The home warranty company may provide reimbursement to get a new A/C if the breakdown is eligible for coverage. They may not provide a complete reimbursement, but only a depreciated amount subject to the coverage caps.

Q.

When does a company offer repair vs. replacement?

A.

As long as the broken down item can be restored to proper working condition with a repair, the company pays for that option. When the item is beyond repair or cheaper to replace, the company will offer the replacement option.

Q.

How long is a home warranty good for?

A.

A home warranty is valid for a year (more if you have chosen multi-year contracts). You can keep making claims as long as the aggregate coverage limit has not been bypassed.

Q.

What to do if my claim is denied due to pre-existing conditions?

A.

If your claim is denied due to pre-existing conditions, you can get a second opinion and dispute the company’s decision.
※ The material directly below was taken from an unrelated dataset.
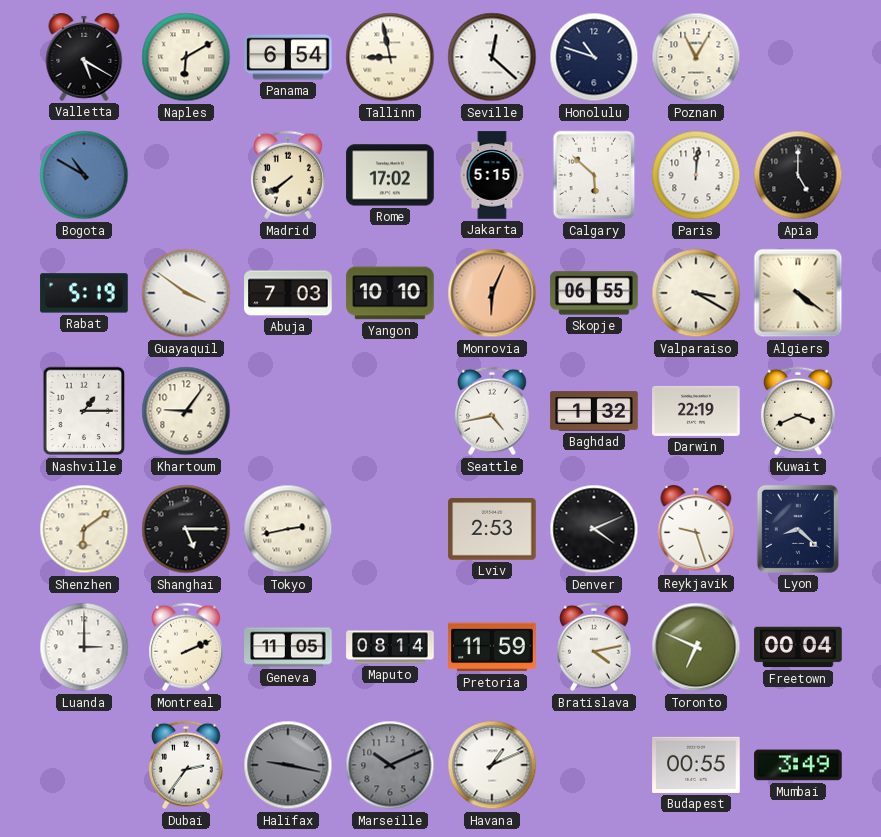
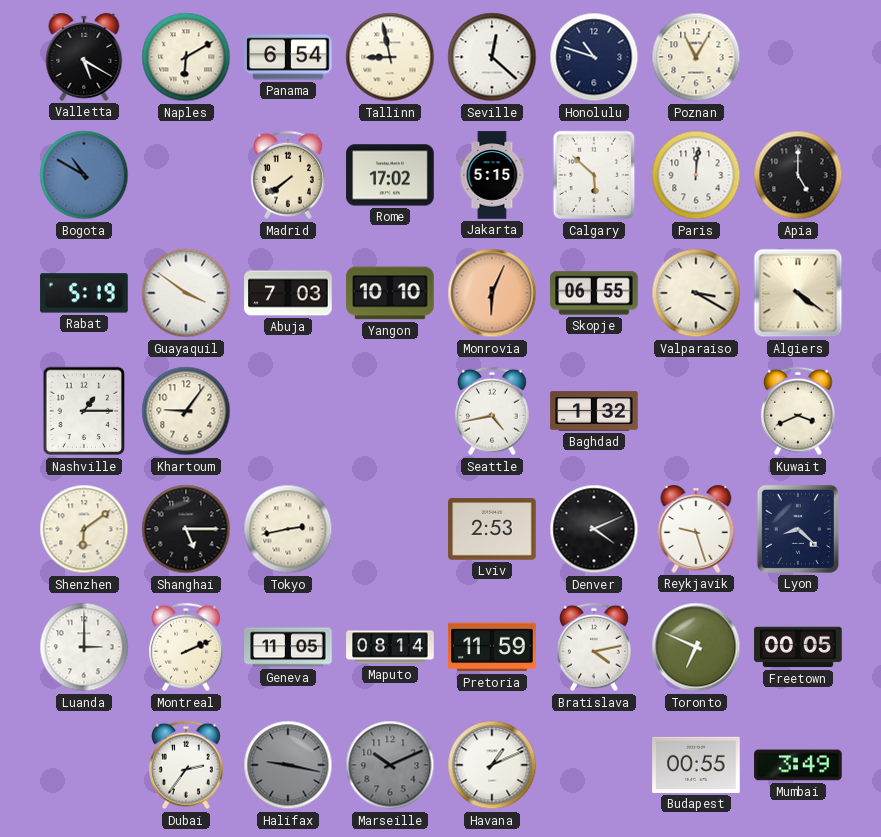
Darwin: 22:19 -> none
Freetown: 00:04 -> 00:05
The companies generally state arbitration as the acceptable method of dispute resolution. You can also leave a complaint on our CRP system, which would be visible to everyone if the company fails to resolve the issue to your satisfaction.

Q.

Does the Old Republic cover pre-existing conditions?

A.

Old Republic Home Protection covers undetectable pre-existing conditions for homes undergoing a resale transaction but not on homeowner plans.

Q.

Can you ask the seller for a home warranty?

A.

Yes, you can ask the home seller for a home warranty. You should do it, especially if you’re unsure how well the home systems have been maintained.

Q.

Do home warranties cover roofs?

A.

Most home warranty plans don’t cover roof leaks, but a few companies like ServicePlus Home Warranty, AHS, Select Home Warranty, Choice Home Warranty, etc., offer roof leak coverage.

Q.

How much does a home warranty cost?

A.

A cost of a home warranty plan ranges from $25-$60 per month. More comprehensive add-on options can take up the price further. The service call fees cost about $100 on average.

Q.

Do extended warranties cover pre-existing conditions?

A.

Most extended warranties don’t cover pre-existing conditions.